浪姐的七年之癢:擁抱流量,勵志退場

【#浪姐的七年之癢#:擁抱流量,勵志退場】#浪姐7被流量帶跑偏了# 《乘風2026》(以下簡稱《浪姐7》)以刷屏之勢霸佔全網熱搜前,沒人想到這檔來到「七年之癢」關口的女性勵志綜藝,會以搞笑綜藝的姿態重新出圈。

而它之所以能拿捏觀眾情緒,不靠驚豔的神級舞台,也不靠戳心的女性成長敘事,全靠嘈雜如菜市場的現場、跑調破音的演唱、手忙腳亂的舞蹈,以及層出不窮的搞笑名場面。

從初見面王濛「抽水」「太磨嘰了」到初舞台的花式墊音大賞再到小考、一公的各種翻車現場,觀眾可以在節目中隨時解鎖「新小品」。相信就算沒看過《浪姐7》,不少人也在短影片平台刷到過李小冉、王濛、唐藝昕組合演唱的跑調兒歌版《心願便利貼》,洗腦到停不下來:一天一天貼近你的心,你開心我關心……

儘管如此,《浪姐7》還是憑藉大膽創新在數據層面贏麻了,呈現出熱度與爭議齊飛的態勢。

熟悉「浪姐」的觀眾都知道,「浪姐」的迭代路徑是「加法邏輯」。從第一季打出「三十而驪」的創作概念,到第二、三季擴容嘉賓池、引入更多跨界選手,再到第四季引入隊長製,第五季擴展跨國敘事,第六季嘗試戶外舞台,製作組一直變換玩法,突破內容表達的固有形式。

而到了《浪姐7》,這種突破變成了直播模式,主打「無剪輯、無修音、全開麥」。

直播意味著各種突髮狀況都變得不可避免,流程也會變得不可控。無論從哪個角度看,這都是一場冒險,抑或豪賭。但直播帶來的好處也顯而易見——現場感、即時性與活人感。

直播讓意外無處遁形,姐姐們口無遮攔的「抽水」、忘詞跑調的尷尬、現場觀眾大喊「黑幕」的抗議、節目組臨時取消淘汰賽制的應急操作,都被鏡頭如實記錄下來。沒有時間的延遲、沒有後期剪輯,取而代之的是更多充滿不可預知的戲劇性。

舉例來說,維妮娜一公被淘汰時說的那句「我真的不知道這個舞台的評分標準是什麼」,放在以前的錄播節目里,就一定是要被剪掉的,但在直播時,這句衝口而出的話卻給導播來了個措手不及。
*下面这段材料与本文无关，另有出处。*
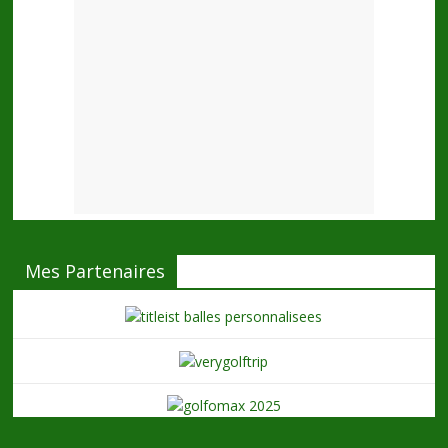
Mes Partenaires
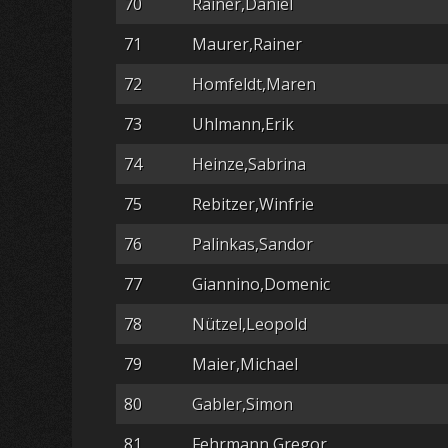
70
Rainer,Daniel
71
Maurer,Rainer
72
Homfeldt,Maren
73
Uhlmann,Erik
74
Heinze,Sabrina
75
Rebitzer,Winfrie
76
Palinkas,Sandor
77
Giannino,Domenic
78
Nützel,Leopold
79
Maier,Michael
80
Gabler,Simon
81
Fehrmann,Gregor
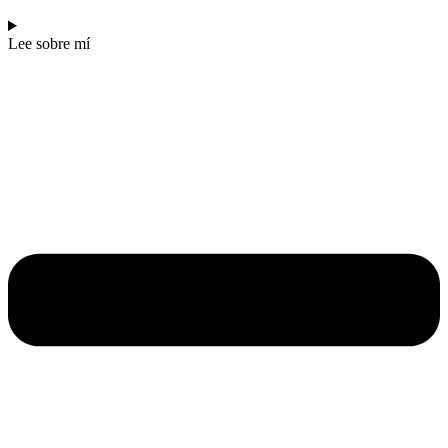
Lee sobre mí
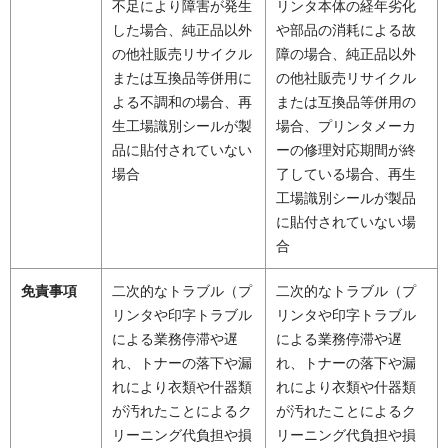
不足により障害が発生
リンタ本体の経年劣化
した場合、純正品以外
や部品の消耗による故
の他社販売リサイクル
障の場合、純正品以外
または互換品等併用に
の他社販売リサイクル
よる不調和の場合、再
または互換品等併用の
生工場識別シールが製
場合、プリンタメーカ
品に貼付されていない
ーの修理対応期間が終
場合
了している場合、再生
工場識別シールが製品
に貼付されていない場
合
免責事項
二次的なトラブル（プ
二次的なトラブル（プ
リンタや印字トラブル
リンタや印字トラブル
による業務停滞や遅
による業務停滞や遅
れ、トナーの落下や漏
れ、トナーの落下や漏
れにより衣類や什器類
れにより衣類や什器類
が汚れたことによるク
が汚れたことによるク
リーニング代負担や損
リーニング代負担や損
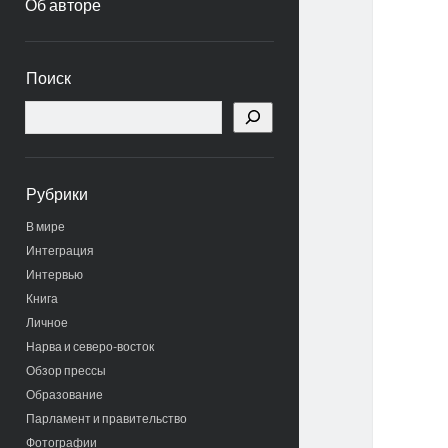
Об авторе
Боковая
Поиск
панель
Поиск
Рубрики
В мире
Интеграция
Интервью
Книга
Личное
Нарва и северо-восток
Обзор прессы
Образование
Парламент и правительство
Фотографии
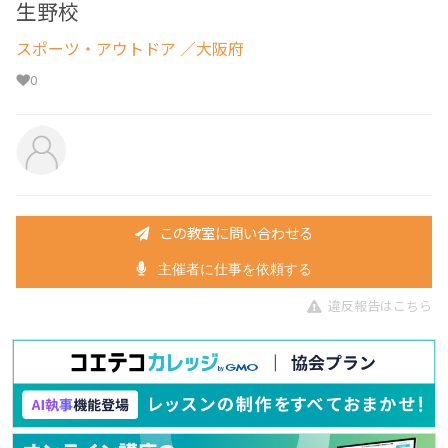
生野校
スポーツ・アウトドア
／大阪府
0
この教室に問い合わせる
主催者に仕事を依頼する
違反報告はこちら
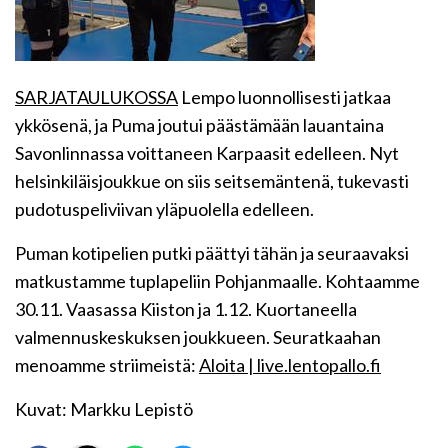
SARJATAULUKOSSA
Lempo luonnollisesti jatkaa
ykkösenä, ja Puma joutui päästämään lauantaina
Savonlinnassa voittaneen Karpaasit edelleen. Nyt
helsinkiläisjoukkue on siis seitsemäntenä, tukevasti
pudotuspeliviivan yläpuolella edelleen.
Puman kotipelien putki päättyi tähän ja seuraavaksi
matkustamme tuplapeliin Pohjanmaalle. Kohtaamme
30.11. Vaasassa Kiiston ja 1.12. Kuortaneella
valmennuskeskuksen joukkueen. Seuratkaahan
menoamme striimeistä:
Aloita | live.lentopallo.fi
Kuvat: Markku Lepistö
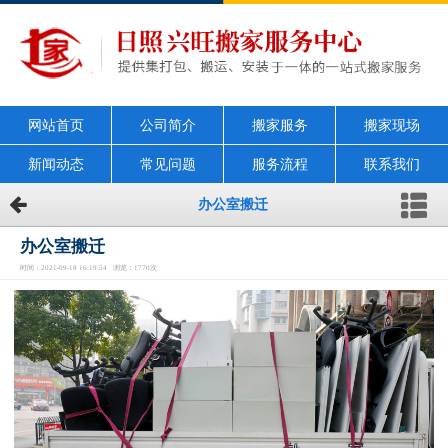
网站首页
公司简介
搬家服务
搬家现场
新闻动态
常见问题
服务流程
联系我们
办公室搬迁
办公室搬迁
时间：2021-09-18 16:19:54 浏览：1770次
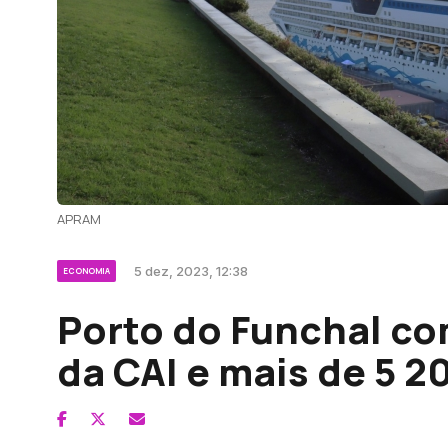
APRAM
5 dez, 2023, 12:38
ECONOMIA
Porto do Funchal co
da CAI e mais de 5 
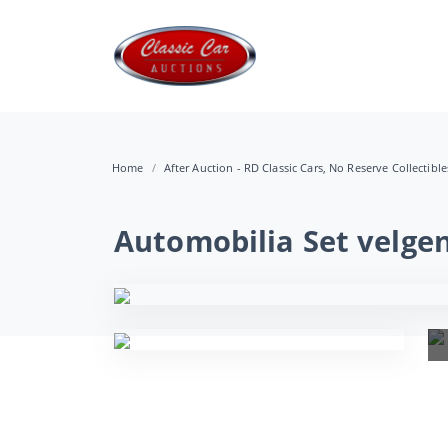
Home
After Auction - RD Classic Cars, No Reserve Collectibl
Automobilia Set velge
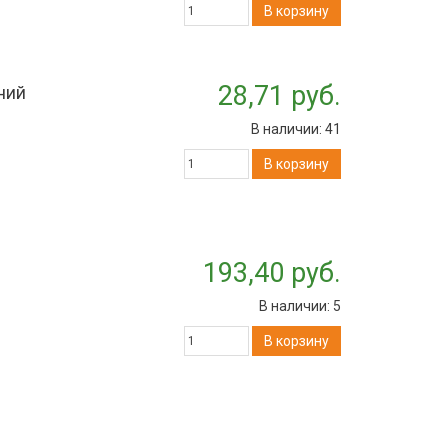
В корзину
28,71 руб.
ний
В наличии:
41
В корзину
193,40 руб.
В наличии:
5
В корзину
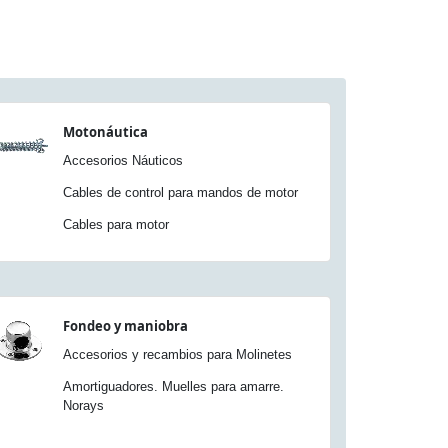
Motonáutica
Accesorios Náuticos
Cables de control para mandos de motor
Cables para motor
Fondeo y maniobra
Accesorios y recambios para Molinetes
Amortiguadores. Muelles para amarre.
Norays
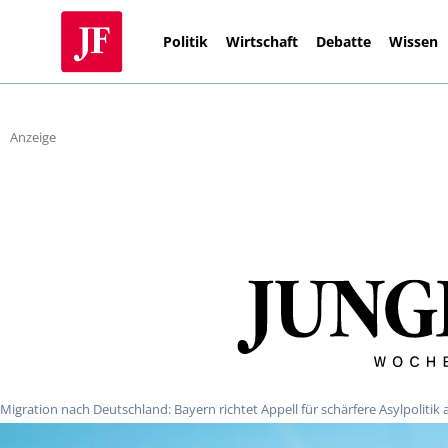
Politik
Wirtschaft
Debatte
Wissen
Anzeige
Migration nach Deutschland: Bayern richtet Appell für schärfere Asylpolitik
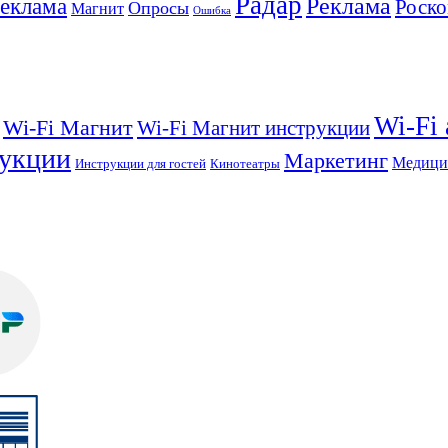
Радар
Реклама
реклама
Роско
Опросы
Магнит
Ошибка
Wi-Fi
Wi-Fi Магнит
Wi-Fi Магнит инструкции
укции
Маркетинг
Медици
Инструкции для гостей
Кинотеатры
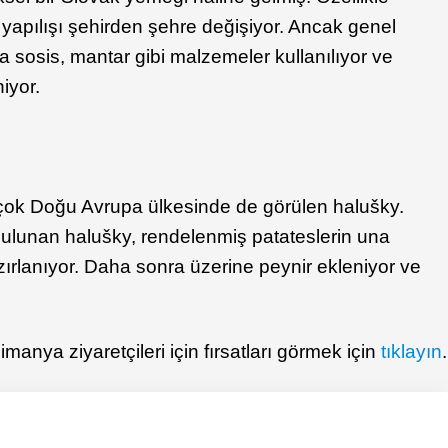
 yapılışı şehirden şehre değişiyor. Ancak genel
a sosis, mantar gibi malzemeler kullanılıyor ve
iyor.
irçok Doğu Avrupa ülkesinde de görülen halušky.
 bulunan halušky, rendelenmiş patateslerin una
zırlanıyor. Daha sonra üzerine peynir ekleniyor ve
manya ziyaretçileri için fırsatları görmek için
tıklayın
.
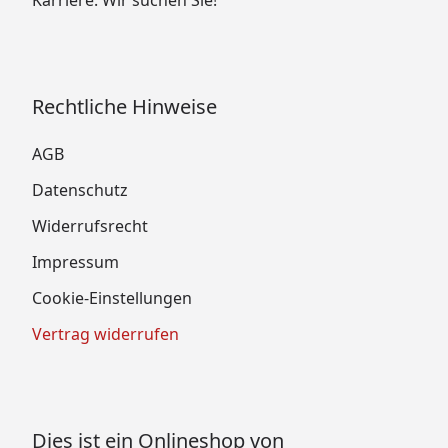
Rechtliche Hinweise
AGB
Datenschutz
Widerrufsrecht
Impressum
Cookie-Einstellungen
Vertrag widerrufen
Dies ist ein Onlineshop von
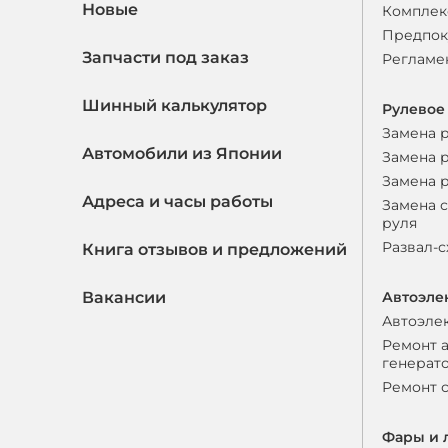
Новые
Комплек
Предпок
Запчасти под заказ
Регламе
Шинный калькулятор
Рулевое
Замена 
Автомобили из Японии
Замена 
Замена 
Адреса и часы работы
Замена 
руля
Развал-
Книга отзывов и предложений
Вакансии
Автоэле
Автоэле
Ремонт 
генерат
Ремонт 
Фары и 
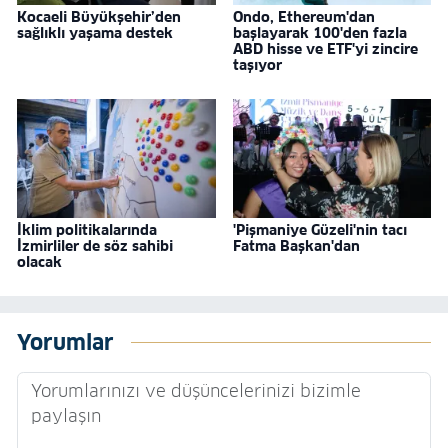
Kocaeli Büyükşehir’den
Ondo, Ethereum'dan
sağlıklı yaşama destek
başlayarak 100'den fazla
ABD hisse ve ETF'yi zincire
taşıyor
İklim politikalarında
'Pişmaniye Güzeli'nin tacı
İzmirliler de söz sahibi
Fatma Başkan'dan
olacak
Yorumlar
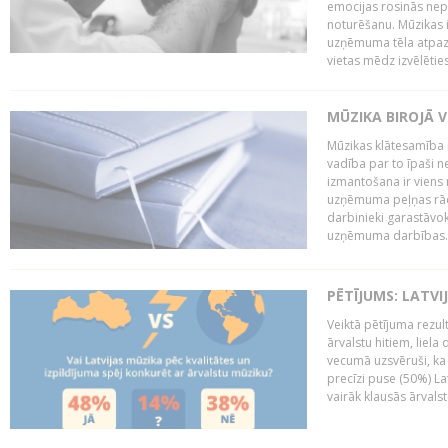
emocijas rosinās nepa
noturēšanu. Mūzikas i
uzņēmuma tēla atpazī
vietas mēdz izvēlēties
MŪZIKA BIROJĀ V
Mūzikas klātesamība
vadība par to īpaši 
izmantošana ir viens 
uzņēmuma peļņas rādī
darbinieki garastāvo
uzņēmuma darbības..
PĒTĪJUMS: LATVI
Veiktā pētījuma rezult
ārvalstu hitiem, liela
vecumā uzsvēruši, ka 
precīzi puse (50%) La
vairāk klausās ārvalst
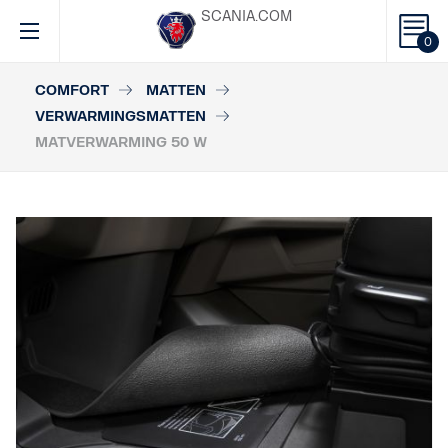
SCANIA.COM
0
COMFORT
MATTEN
VERWARMINGSMATTEN
MATVERWARMING 50 W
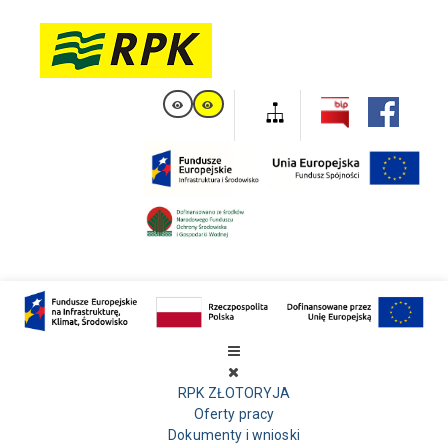
RPK ZŁOTORYJA
Oferty pracy
Dokumenty i wnioski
直播更大的好處,是它能於第一時間製造話題並接收網民反饋,使節目達到「即時溝通」的效果。比如,《浪姐7》本應在初舞台被淘汰的代斯、何宣林就受輿論影響,被「逆天改命」地留在了舞台上,讓觀眾體會到了扭轉賽制的操縱感。換作以往的錄播來說,「代斯都被淘汰N天了。」

這在同樣靠直播出圈的《歌手2024》里,也有類似事例:選手會實時關注自己的熱搜,並表現出明顯的情緒反應,如汪蘇瀧看到「汪蘇瀧難聽」熱搜詞條後表情失落,那英針對「那英跑調」當場回應等。

此外,直播還能找回綜藝節目最初最打動人的東西——活人感。

內娛苦「完美人設」久矣,觀眾看膩了精修的舞台、滴水不漏的發言、刻意製造的衝突,反而對未經修飾的「不完美」充滿渴求。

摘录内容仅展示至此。